Close to it and pointed the other way was a small battered coupe. Inside the coupe a lion hunter’s hat. I stopped my car behind Patton’s and locked it and got out. Andy got out of the coupe and stood staring at us woodenly.
I said: “This is Lieutenant Degarmo of the Bay City police.”
Andy said: “Jim’s just over the ridge. He’s waiting for you. He ain’t had any breakfast.”
We walked up the road to the ridge as Andy got back into his coupe. Beyond it the road dropped to the tiny blue lake. Kingsley’s cabin across the water seemed to be without life.
“That’s the lake,” I said.
Degarmo looked down at it silently. His shoulders moved in a heavy shrug. “Let’s go get the bastard,” was all he said.
We went on and Patton stood up from behind a rock. He was wearing the same old Stetson and khaki pants and shirt buttoned to his thick neck. The star on his left breast still had a bent point. His jaws moved slowly, munching.
“Nice to see you again,” he said, not looking at me, but at Degarmo.
He put his hand out and shook Degarmo’s hard paw. “Last time I seen you, lieutenant, you was wearing another name. Kind of undercover, I guess you’d call it. I guess I didn’t treat you right neither. I apologize. Guess I knew who that photo of yours was all the time.”
Degarmo nodded and said nothing.
“Likely if I’d of been on my toes and played the game right, a lot of trouble would have been saved,” Patton said. “Maybe a life would have been saved. I feel kind of bad about it, but then again I ain’t a fellow that feels too bad about anything very long. Suppose we sit down here and you tell me what it is we’re supposed to be doing now.”
Degarmo said: “Kingsley’s wife was murdered in Bay City last night. I have to talk to him about it.”
“You mean you suspect him?” Patton asked.
“And how,” Degarmo grunted.
Patton rubbed his neck and looked across the lake. “He ain’t showed outside the cabin at all. Likely he’s still asleep. Early this morning I snuck around the cabin. There was a radio goin’ then and I heard sounds like a man would make playing with a bottle and a glass. I stayed away from him. Was that right?”
“We’ll go over there now,” Degarmo said.
“You got a gun, lieutenant?”
Degarmo patted under his left arm. Patton looked at me. I shook my head, no gun.
“Kingsley might have one too,” Patton said. “I don’t hanker after no fast shooting around here, lieutenant. It wouldn’t do me no good to have a gunfight. We don’t have that kind of community up here. You look to me like a fellow who would jack his gun out kind of fast.”
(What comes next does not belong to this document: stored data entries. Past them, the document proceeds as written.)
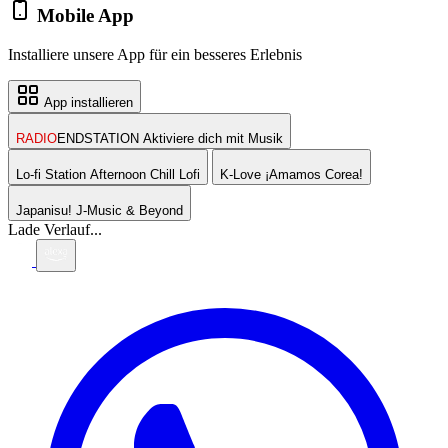
Mobile App
Installiere unsere App für ein besseres Erlebnis
App installieren
RADIO
ENDSTATION
Aktiviere dich mit Musik
Lo-fi Station
Afternoon Chill Lofi
K-Love
¡Amamos Corea!
Japanisu!
J-Music & Beyond
Lade Verlauf...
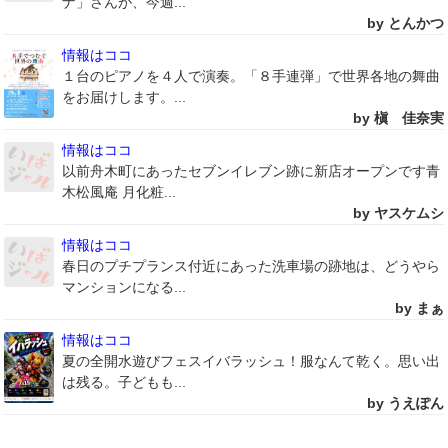
ナ」さんが、今週...
by とんかつ
情報はココ
１台のピアノを４人で演奏。「８手連弾」で世界各地の舞曲
をお届けします。...
by 槇 佳奈実
情報はココ
以前舟木町にあったセブンイレブン跡に新店オープンです青
木松風庵 月化粧...
by ヤスケムシ
情報はココ
春日のプチプランス付近にあった洗車場の跡地は、どうやら
マンションになる...
by まぁ
情報はココ
夏の全開水遊びフェスイバラッシュ！服なんて乾く。思い出
は残る。子どもも...
by うえぽん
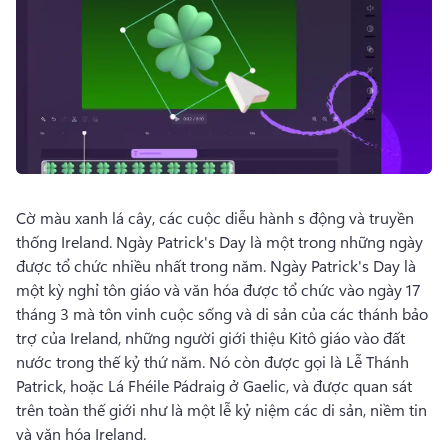
Cờ màu xanh lá cây, các cuộc diễu hành s động và truyền 
thống Ireland. 
Ngày 
Patrick's Day là một trong những ngày 
được tổ chức nhiều nhất trong năm. 
Ngày 
Patrick's Day là 
một kỳ nghỉ tôn giáo và văn hóa được tổ chức vào ngày 17 
tháng 3 mà tôn vinh cuộc sống và di sản của các thánh bảo 
trợ của Ireland, những người giới thiệu Kitô giáo vào đất 
nước trong thế kỷ thứ năm. 
Nó còn được gọi là Lễ Thánh 
Patrick, hoặc Lá Fhéile Pádraig ở Gaelic, và được quan sát 
trên toàn thế giới như là một lễ kỷ niệm các di sản, niềm tin 
và văn hóa Ireland. 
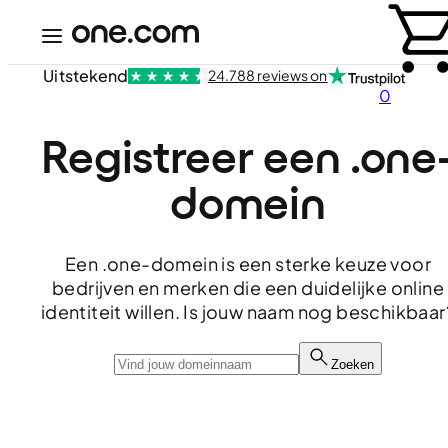
Uitstekend
24.788 reviews on
0
Registreer een .one
domein
Een .one-domein is een sterke keuze voor
bedrijven en merken die een duidelijke online
identiteit willen. Is jouw naam nog beschikbaar
Zoeken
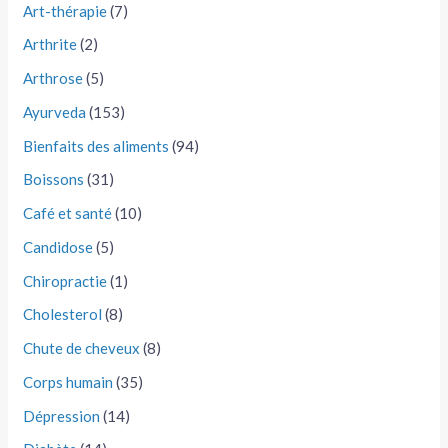
Art-thérapie
(7)
Arthrite
(2)
Arthrose
(5)
Ayurveda
(153)
Bienfaits des aliments
(94)
Boissons
(31)
Café et santé
(10)
Candidose
(5)
Chiropractie
(1)
Cholesterol
(8)
Chute de cheveux
(8)
Corps humain
(35)
Dépression
(14)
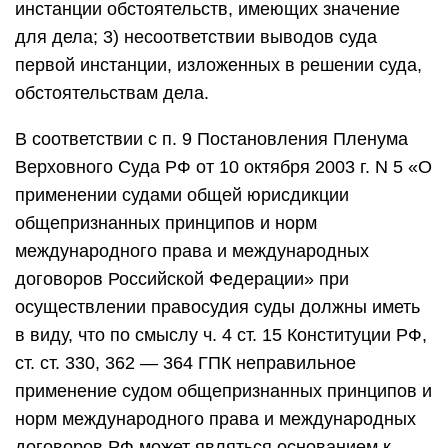
инстанции обстоятельств, имеющих значение
для дела; 3) несоответствии выводов суда
первой инстанции, изложенных в решении суда,
обстоятельствам дела.
В соответствии с п. 9 Постановления Пленума
Верховного Суда РФ от 10 октября 2003 г. N 5 «О
применении судами общей юрисдикции
общепризнанных принципов и норм
международного права и международных
договоров Российской Федерации» при
осуществлении правосудия суды должны иметь
в виду, что по смыслу ч. 4 ст. 15 Конституции РФ,
ст. ст. 330, 362 — 364 ГПК неправильное
применение судом общепризнанных принципов и
норм международного права и международных
договоров РФ может являться основанием к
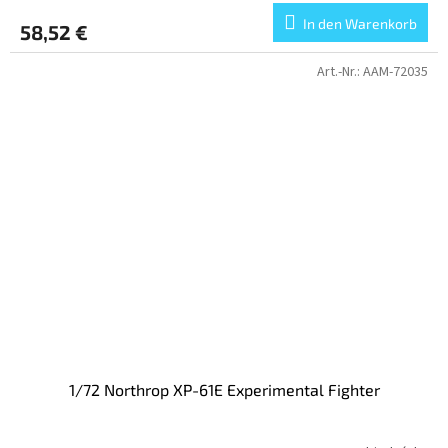
In den Warenkorb
58,52 €
Art.-Nr.:
AAM-72035
1/72 Northrop XP-61E Experimental Fighter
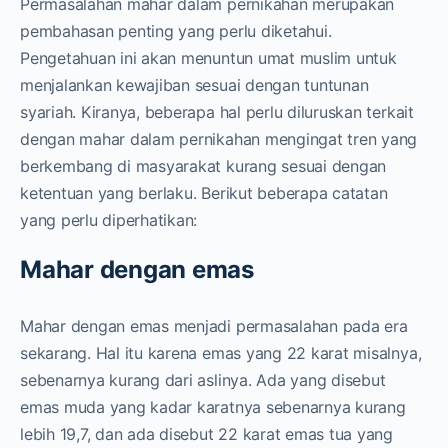
Permasalahan mahar dalam pernikahan merupakan
pembahasan penting yang perlu diketahui.
Pengetahuan ini akan menuntun umat muslim untuk
menjalankan kewajiban sesuai dengan tuntunan
syariah. Kiranya, beberapa hal perlu diluruskan terkait
dengan mahar dalam pernikahan mengingat tren yang
berkembang di masyarakat kurang sesuai dengan
ketentuan yang berlaku. Berikut beberapa catatan
yang perlu diperhatikan:
Mahar dengan emas
Mahar dengan emas menjadi permasalahan pada era
sekarang. Hal itu karena emas yang 22 karat misalnya,
sebenarnya kurang dari aslinya. Ada yang disebut
emas muda yang kadar karatnya sebenarnya kurang
lebih 19,7, dan ada disebut 22 karat emas tua yang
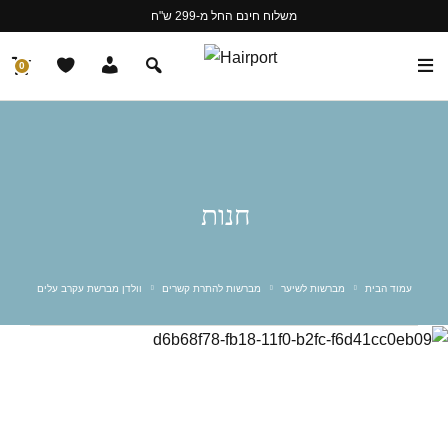
משלוח חינם החל מ-299 ש"ח
0
חנות
עמוד הבית
מברשות לשיער
מברשות להתרת קשרים
וולדן מברשת עקרב עלים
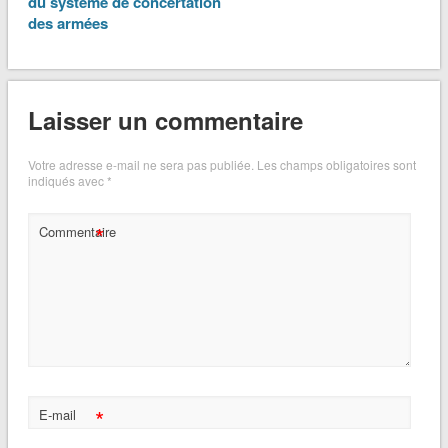
du système de concertation
des armées
Laisser un commentaire
Votre adresse e-mail ne sera pas publiée.
Les champs obligatoires sont
indiqués avec
*
*
Commentaire
*
E-mail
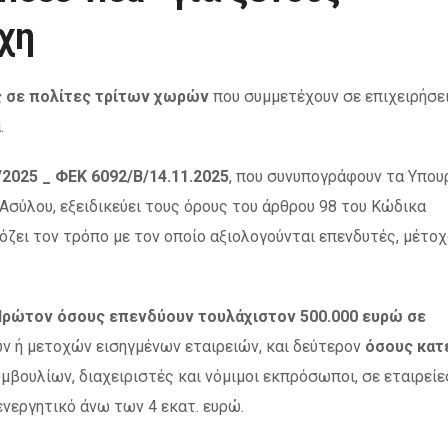
χη
 σε πολίτες τρίτων χωρών
που συμμετέχουν σε επιχειρήσε
.
/2025 _ ΦΕΚ 6092/Β/14.11.2025
, που συνυπογράφουν τα Υπου
σύλου, εξειδικεύει τους όρους του άρθρου 98 του Κώδικα
ζει τον τρόπο με τον οποίο αξιολογούνται επενδυτές, μέτοχ
ρώτον όσους επενδύουν τουλάχιστον 500.000 ευρώ σε
 ή μετοχών εισηγμένων εταιρειών, και δεύτερον
όσους κατ
βουλίων, διαχειριστές και νόμιμοι εκπρόσωποι, σε εταιρείε
νεργητικό άνω των 4 εκατ. ευρώ.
“I’ve got plenty of swift, if that’s what you mean,” Degarmo said. “But I want this guy talking.”
Patton looked at Degarmo, looked at me, looked back at Degarmo and spat tobacco juice in a long stream to one side.
“I ain’t heard enough to even approach him,” he said stubbornly.
So we sat down on the ground and told him the story. He listened silently, not blinking an eye. At the end he said to me: “You got a funny way of working for people, seems to me. Personally I think you boys are plumb misinformed. We’ll go over and see. I’ll go in first—in case you would know what you are talking about and Kingsley would have a gun and would be a little desperate. I got a big belly. Makes a nice target.”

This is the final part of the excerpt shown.